All Good Ideas Start with a Prototype

This is a guest post by Chris Michaels of PoweredPlay.net, currently also on Kickstarter.

Prototyping is one of the most exciting parts of doing something completely new in the world of modeling. It’s almost God-like, because you’re creating something that has never been created before. In the modeling world, that could easily be seen as a hard thing to do since you’re typically working with someone else’s art. But being creative and creative execution – especially when it comes to mods – gives you the chance to change that paradigm.

Whether it’s trying a new type of paint, creating new add-on bits like Green Stuff Tentacles, or adding electronic effects, it’s exciting – and sometimes frustrating – to be the first to try something.

We’ve run into this a lot as we launched PoweredPlay Gaming.

Our CEO, Chris Wessling, originally wanted to find a way to light up his son’s Warhammer 40K tank when he first came up with the idea of our product. But that initial Rhino led to a Drop Pod, a Hammerhead, and then a Vendetta, a Necron Scythe, and so on.Warhammer 40K Space Marine Storm Raven

A Powered Play-enhanced Stormraven

In-fact, while we were at the Bay Area Open, we prototyped both a Land Raider and a Stormraven in just a few minutes so everyone could see what we do.

In 20 minutes, we had fully wired our Lascannons with fiber optics, had them mounted, and started looking at where else we could put lights on the wings of the Stormraven with poster tack.

Recently, we gave away a few of our kits to some industry notables, to see how they get just as inspired as we’ve been. We sent a few kits to Mike Larson, of BattleBunker Games to see what he could do with a Heldrake and more!

A Powered Play Heldrake

First, I have to say that the Heldrake model has a smaller body cavity than can hold a standard 9v battery, which our kits use.

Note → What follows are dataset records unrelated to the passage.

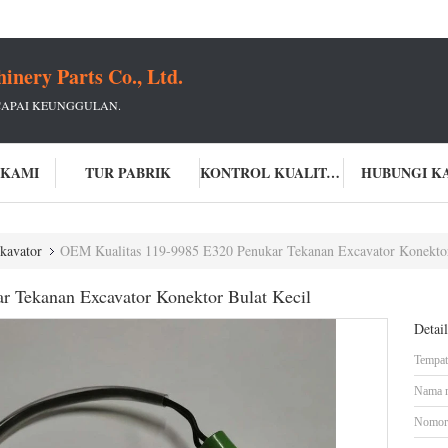
ery Parts Co., Ltd.
CAPAI KEUNGGULAN.
 KAMI
TUR PABRIK
KONTROL KUALITAS
HUBUNGI K
kavator
OEM Kualitas 119-9985 E320 Penukar Tekanan Excavator Konektor
 Tekanan Excavator Konektor Bulat Kecil
Detai
Tempat 
Nama 
Nomor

Of course, you could always hide the wires in the base and run them up to the model, but we have also been prototyping a small 9v battery pack (about the size of half an AA battery) which we sent to Mike to conceal everything inside.

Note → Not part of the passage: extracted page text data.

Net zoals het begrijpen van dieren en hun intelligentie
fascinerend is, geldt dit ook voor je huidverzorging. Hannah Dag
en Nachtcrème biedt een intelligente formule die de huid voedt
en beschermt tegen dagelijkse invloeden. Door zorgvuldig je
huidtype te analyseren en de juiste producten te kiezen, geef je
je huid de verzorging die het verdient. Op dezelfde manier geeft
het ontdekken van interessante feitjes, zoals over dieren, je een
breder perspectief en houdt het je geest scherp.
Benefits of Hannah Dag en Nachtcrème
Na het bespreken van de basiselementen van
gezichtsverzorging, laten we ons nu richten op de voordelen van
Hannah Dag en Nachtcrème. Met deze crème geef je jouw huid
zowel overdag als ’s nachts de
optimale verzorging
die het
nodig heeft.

With the order to “Have at it,” Mike has gone to town.Warhammer 40K Chaos Space Marines Heldrake with Lighting

Preparing the Heldrake with Powered Play components

His first thought: fiber optics. Mike drilled out the eyes and the center of the Heldrake Baleflamer and the neck connection to align with the three other holes.

He then ran a length of 1.5mm PMMA Fiber Optics so through each hole and down the neck. By stopping the three connections at the same point in the neck, Mike is able to aim a single red LED light at each end to get it to illuminate.

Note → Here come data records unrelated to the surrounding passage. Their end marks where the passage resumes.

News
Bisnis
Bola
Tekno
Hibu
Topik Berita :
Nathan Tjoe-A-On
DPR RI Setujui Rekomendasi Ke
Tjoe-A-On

After adjusting the aim, and closing the neck cavity and painting, mike will then trim the illuminating end of the fiber to be as flush with the model as possible. Also, by cutting after painting, he doesn’t have to worry about the eyes getting all gunked up.

Mike is planning to do some fun stuff with the exhaust and even see about lighting the sponsons on the ribs of the Heldrake.

Adding that “WoW” factor

We also gave Mike our Stormraven that we prototyped while manning the booth at the Bay Area Open. Again, he thought of some creative ways of scattering the light – namely with Hot Glue.

Mike took a look at the rear exhaust and thought that there had to be a better way to build up the cavity, so it looked like fire coming out of the back, instead of just a warm glow from within the engines.

Warhammer 40K Space Marines Stormraven

To do this, Mike used CLEAR hot glue. I emphasize clear because white or any other kind that looks translucent when it goes into the gun, simply doesn’t let the light scatter as brightly and looks like you put a light inside some bubble gum.

With the hot glue set, Mike aimed the red LEDs at the exhaust.

Mike’s not alone with creative ways of prototyping new ideas. We’ve had sculptors, artists, painters and new hobbyists come to us with a lot of ideas.

When Chris first came up with the company, it was seeing his son’s face light up with the “wow” factor that made him want to keep building more. Now, we want to empower that same wow factor in everyone else who’s a gamer, modeler or hobbyist.

So, that begs the question, “What would you do?”